The first-motor-speed control means 72 controls the operating speed
N.sub.M1 of the first electric motor M1 according to a change of
the rotating speed of the power transmitting member 18.
Accordingly, the engine speed N.sub.E can be easily controlled by
controlling the operating speed N.sub.M1 of the first electric
motor M1 according to a progress of the shifting action of the
automatic transmission portion 20, such that the direction of
change of the engine speed N.sub.E caused by the switching action
of the differential portion 11 is the same as the direction of
change of the engine speed caused by the shifting action of the
automatic transmission portion 20.
[0140] The electronic control device 40 of the present second
embodiment further includes the engine output reducing means 70 for
temporarily reducing the output torque of the engine 8 in a
terminal portion of the shift-down action of the automatic
transmission portion 20 which occurs concurrently with the
switching action of the differential portion 20. Accordingly, the
torque to be transmitted through the automatic transmission portion
20 in the terminal portion of its shift-down action is reduced, so
that a speed synchronizing shock at the end of the shift-down
action is reduced.
[0141] In the present second embodiment, too, the step-variable
transmission portion in the form of the automatic transmission
portion 20 is shifted by the releasing action of one of the
plurality of frictional coupling devices C1-C3, B1, B2 and the
engaging action of another of these frictional coupling devices,
which releasing and engaging actions take place substantially
concurrently. Since the switching action of the
continuously-variable transmission is performed during the
concurrent releasing and engaging actions of the two coupling
devices, the switching shock of the continuously-variable
transmission in the form of the differential portion 11 can be
effectively reduced.
[0142] The present second embodiment is further arranged such that
the speed of the first electric motor M1 is controlled by the
first-motor-speed control means 72 according to a change of the
rotating speed of the power transmitting member 18, that is,
according to the input speed of the automatic transmission portion
20. Namely, the engine speed N.sub.E is controlled by controlling
the first electric motor M1 according to a change of the input
speed of the automatic transmission portion 20, which change is
initiated upon initiation of the shifting action.
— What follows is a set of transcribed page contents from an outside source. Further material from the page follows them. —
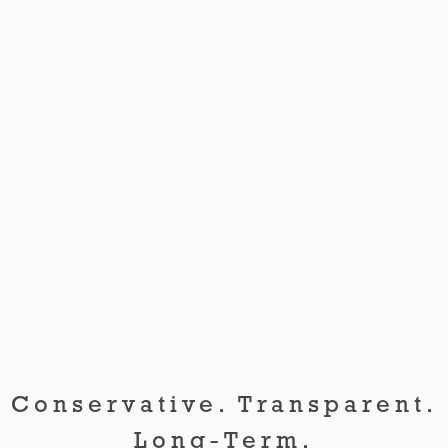
Conservative. Transparent.
Long-Term.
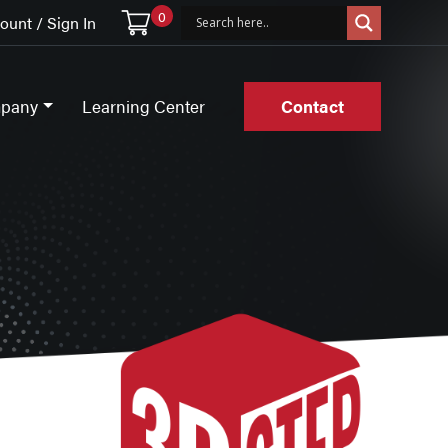
0
unt / Sign In
pany
Learning Center
Contact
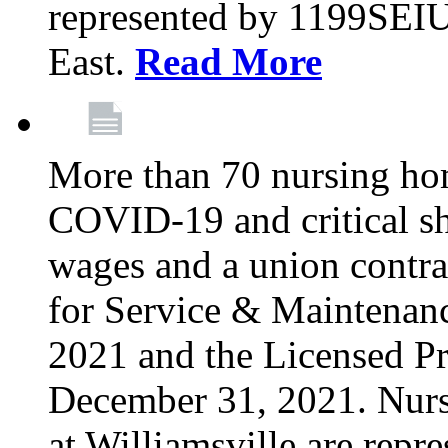
represented by 1199SEIU
East.
Read More
More than 70 nursing ho
COVID-19 and critical shor
wages and a union contra
for Service & Maintenan
2021 and the Licensed Pr
December 31, 2021. Nur
at Williamsville are rep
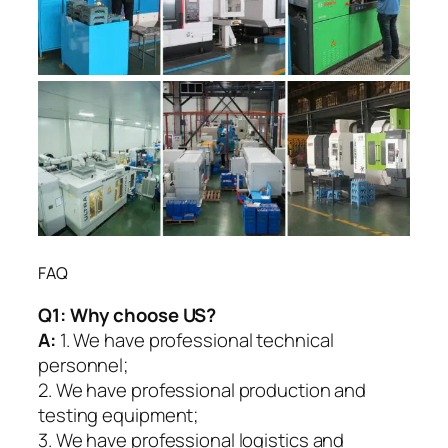
FAQ
Q1:
Why choose US?
A:
1. We have professional technical
personnel;
2. We have professional production and
testing equipment;
3. We have professional logistics and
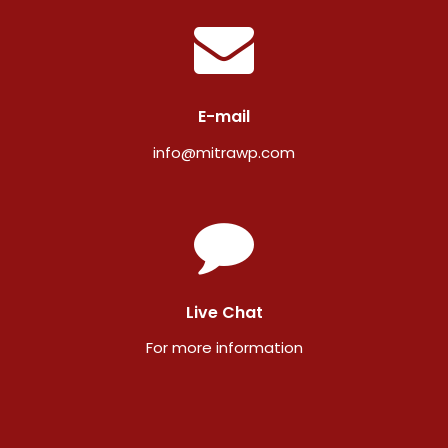
E-mail
info@mitrawp.com
Live Chat
For more information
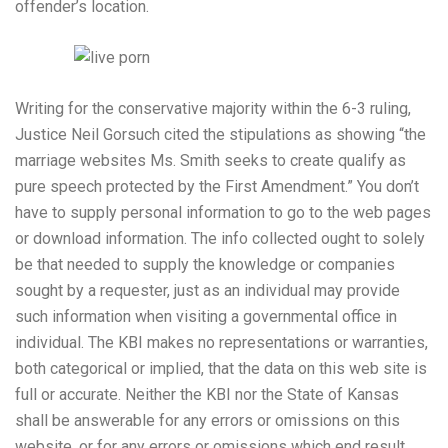
offender’s location.
Writing for the conservative majority within the 6-3 ruling,
Justice Neil Gorsuch cited the stipulations as showing “the
marriage websites Ms. Smith seeks to create qualify as
pure speech protected by the First Amendment.” You don’t
have to supply personal information to go to the web pages
or download information. The info collected ought to solely
be that needed to supply the knowledge or companies
sought by a requester, just as an individual may provide
such information when visiting a governmental office in
individual. The KBI makes no representations or warranties,
both categorical or implied, that the data on this web site is
full or accurate. Neither the KBI nor the State of Kansas
shall be answerable for any errors or omissions on this
website, or for any errors or omissions which end result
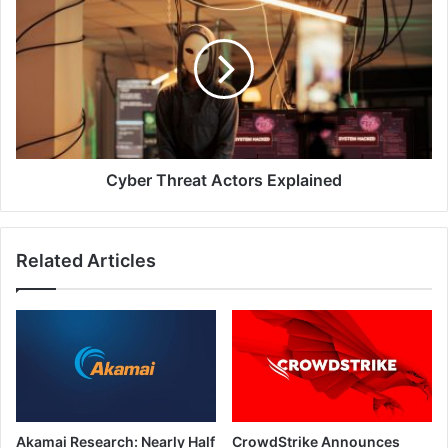
Threat
Actors
Explained
Cyber Threat Actors Explained
Related Articles
Akamai Research: Nearly Half
CrowdStrike Announces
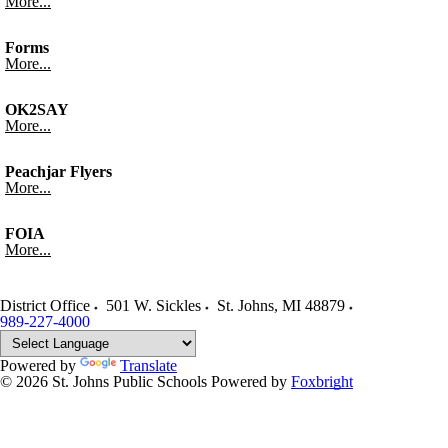
More...
Forms
More...
OK2SAY
More...
Peachjar Flyers
More...
FOIA
More...
District Office
501 W. Sickles
St. Johns
,
MI
48879
989-227-4000
Powered by
Translate
© 2026 St. Johns Public Schools
Powered by
Foxbright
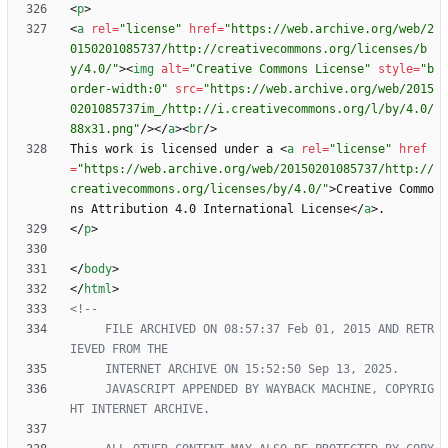
<
p
>
<
a
rel
=
"license"
href
=
"https://web.archive.org/web/2
0150201085737/http://creativecommons.org/licenses/b
y/4.0/"
>
<
img
alt
=
"Creative Commons License"
style
=
"b
order-width:0"
src
=
"https://web.archive.org/web/2015
0201085737im_/http://i.creativecommons.org/l/by/4.0/
88x31.png"
/
>
<
/
a
>
<
br
/
>
This work is licensed under a 
<
a
rel
=
"license"
href
=
"https://web.archive.org/web/20150201085737/http://
creativecommons.org/licenses/by/4.0/"
>
Creative Commo
ns Attribution 4.0 International License
<
/
a
>
<
/
p
>
<
/
body
>
<
/
html
>
<!--
     FILE ARCHIVED ON 08:57:37 Feb 01, 2015 AND RETR
     JAVASCRIPT APPENDED BY WAYBACK MACHINE, COPYRIG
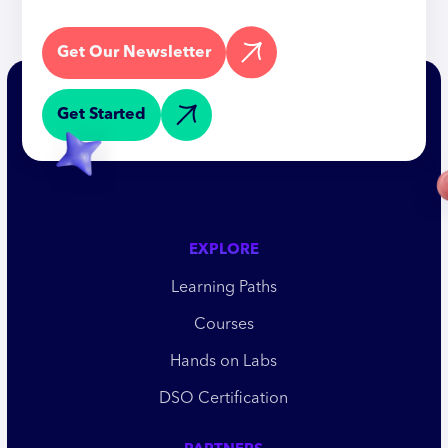
Get Our Newsletter
Get Started
EXPLORE
Learning Paths
Courses
Hands on Labs
DSO Certification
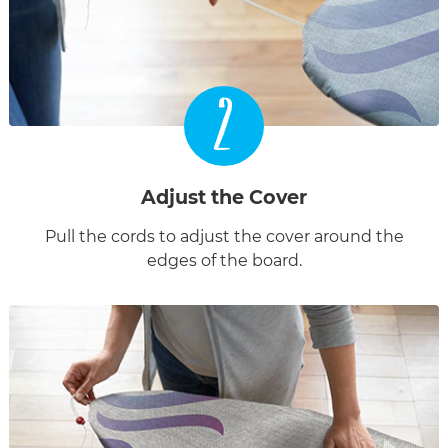
2
Adjust the Cover
Pull the cords to adjust the cover around the
edges of the board.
Thus, the engine
speed N.sub.E changes in only one direction as the shifting action
progresses.
Third Embodiment
[0143] FIG. 14 is a schematic view showing an arrangement of a
transmission mechanism 90 which is controllable by the electronic
control device of the first embodiment of FIG. 5 or second
embodiment of FIG. 10 according to a third embodiment of this
invention, and FIG. 15 is a table indicating shifting actions of
the transmission mechanism 90 placed in the step-variable shifting
state, in relation to different combinations of the operating
states of hydraulically operated frictional coupling devices to
effect the respective shifting actions, while FIG. 16 is a
collinear chart indicating relative rotating speeds of the
transmission mechanism 90 placed in the step-variable shifting
state, in different gear positions of the transmission mechanism
90.
[0144] The transmission mechanism 90 is arranged to be accommodated
in a transaxle casing 91 of on an FF vehicle (front-engine
front-drive vehicle), such that the differential portion 11
including the first electric motor M1, power distributing mechanism
16 and second electric motor M2 which have been described above
with respect to the first embodiment is disposed on a first axis
RC1, while an automatic transmission portion 92 having four forward
drive gear positions is disposed on a second axis RC2 parallel to
the first axis RC1. Accordingly, the axial dimension of the
transmission mechanism 90 is reduced. The power distributing
mechanism 16 includes the single-pinion type planetary gear set 24
having a gear ratio .rho.0 of about 0.300, the switching clutch C0
and the switching brake B0. The automatic transmission portion 92
includes the first planetary gear set 26 having a gear ratio .rho.1
of about 0.522, and the second planetary gear set 28 having a gear
ratio .rho.2 of about 0.309. The first sun gear S1 of the first
planetary gear set 26 and the second sun gear S2 of the second
planetary gear set 28 are integrally fixed to each other,
selectively connected to the power transmitting member 18 through
the first clutch C1 and mutually meshing counter drive gear 19 and
counter driven gear 21, and selectively fixed to a stationary
member in the form of the transaxle casing 91 through the second
brake B2. The first carrier CA1 of the first planetary gear set 26
is selectively connected to the power transmitting member 18
through the second clutch C2 and the mutually meshing counter drive
and driven gears 19, 21, and selectively fixed to the transaxle
casing 91 through the third brake B3. The first ring gear R1 of the
first planetary gear set 24 and the second carrier CA2 of the
second planetary gear set 26 are integrally fixed to each other and
to the output member in the form of an output gear 93, and the
second ring gear R2 of the second planetary gear set 28 is
selectively fixed to the transaxle casing 91 through the first
brake B1. The output gear 93 meshes with a differential drive gear
94 of the differential gear device (final reduction gear device)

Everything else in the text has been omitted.